- Required work -
Omitting the pictures, print every line below exactly as it stands.

- Given data -
┄┄┄┄┄┄┄┄┄┄

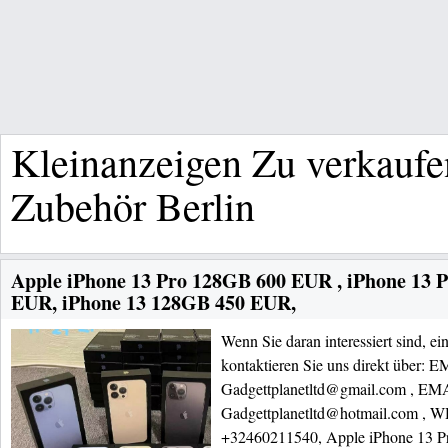
Kleinanzeigen Zu verkauf
Zubehör Berlin
Apple iPhone 13 Pro 128GB 600 EUR , iPhone 13
EUR, iPhone 13 128GB 450 EUR,
Wenn Sie daran interessiert sind, ei
kontaktieren Sie uns direkt über: 
Gadgettplanetltd@gmail.com , EM
Gadgettplanetltd@hotmail.com 
+32460211540, Apple iPhone 13 P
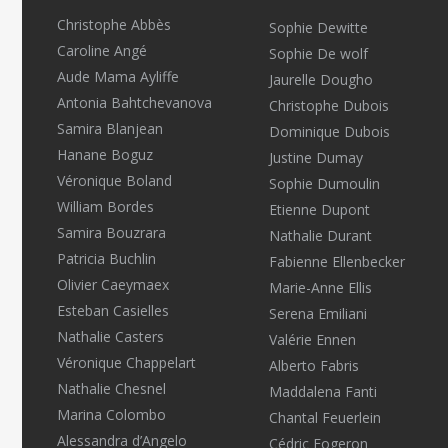
Christophe Abbès
Sophie Dewitte
Caroline Angé
Sophie De wolf
Aude Mama Ayliffe
Jaurelle Dougho
Antonia Bahtchevanova
Christophe Dubois
Samira Blanjean
Dominique Dubois
Hanane Boguz
Justine Dumay
Véronique Boland
Sophie Dumoulin
William Bordes
Etienne Dupont
Samira Bouzrara
Nathalie Durant
Patricia Buchlin
Fabienne Ellenbecker
Olivier Caeymaex
Marie-Anne Ellis
Esteban Casielles
Serena Emiliani
Nathalie Casters
Valérie Ennen
Véronique Chappelart
Alberto Fabris
Nathalie Chesnel
Maddalena Fanti
Marina Colombo
Chantal Feuerlein
Alessandra d’Angelo
Cédric Fogeron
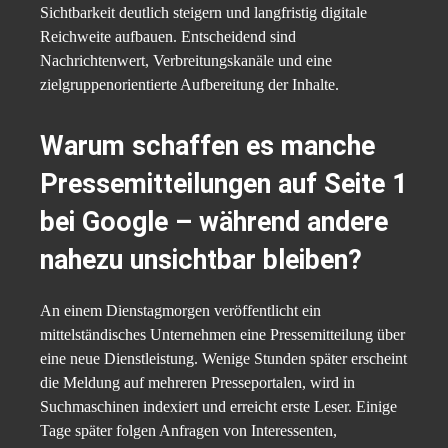
Sichtbarkeit deutlich steigern und langfristig digitale
Reichweite aufbauen. Entscheidend sind
Nachrichtenwert, Verbreitungskanäle und eine
zielgruppenorientierte Aufbereitung der Inhalte.
Warum schaffen es manche
Pressemitteilungen auf Seite 1
bei Google – während andere
nahezu unsichtbar bleiben?
An einem Dienstagmorgen veröffentlicht ein
mittelständisches Unternehmen eine Pressemitteilung über
eine neue Dienstleistung. Wenige Stunden später erscheint
die Meldung auf mehreren Presseportalen, wird in
Suchmaschinen indexiert und erreicht erste Leser. Einige
Tage später folgen Anfragen von Interessenten,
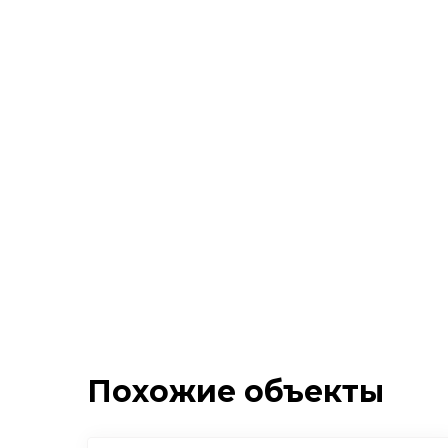
Похожие объекты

┄┄┄┄┄┄┄┄┄┄

- Output below -
Kleinanzeigen Zu verkauf
Zubehör Berlin
Apple iPhone 13 Pro 128GB 600 EUR , iPhone 13
EUR, iPhone 13 128GB 450 EUR,
Wenn Sie daran interessiert sind, ei
kontaktieren Sie uns direkt über: 
Gadgettplanetltd@gmail.com , EM
Gadgettplanetltd@hotmail.com 
+32460211540, Apple iPhone 13 P
Christophe Abbès
Sophie Dewitte
Caroline Angé
Sophie De wolf
Aude Mama Ayliffe
Jaurelle Dougho
Antonia Bahtchevanova
Christophe Dubois
Samira Blanjean
Dominique Dubois
Hanane Boguz
Justine Dumay
Véronique Boland
Sophie Dumoulin
William Bordes
Etienne Dupont
Samira Bouzrara
Nathalie Durant
Patricia Buchlin
Fabienne Ellenbecker
Olivier Caeymaex
Marie-Anne Ellis
Esteban Casielles
Serena Emiliani
Nathalie Casters
Valérie Ennen
Véronique Chappelart
Alberto Fabris
Nathalie Chesnel
Maddalena Fanti
Marina Colombo
Chantal Feuerlein
Alessandra d’Angelo
Cédric Fogeron
Sichtbarkeit deutlich steigern und langfristig digitale
Reichweite aufbauen. Entscheidend sind
Nachrichtenwert, Verbreitungskanäle und eine
zielgruppenorientierte Aufbereitung der Inhalte.
Warum schaffen es manche
Pressemitteilungen auf Seite 1
bei Google – während andere
nahezu unsichtbar bleiben?
An einem Dienstagmorgen veröffentlicht ein
mittelständisches Unternehmen eine Pressemitteilung über
eine neue Dienstleistung. Wenige Stunden später erscheint
die Meldung auf mehreren Presseportalen, wird in
Suchmaschinen indexiert und erreicht erste Leser. Einige
Tage später folgen Anfragen von Interessenten,
Похожие объекты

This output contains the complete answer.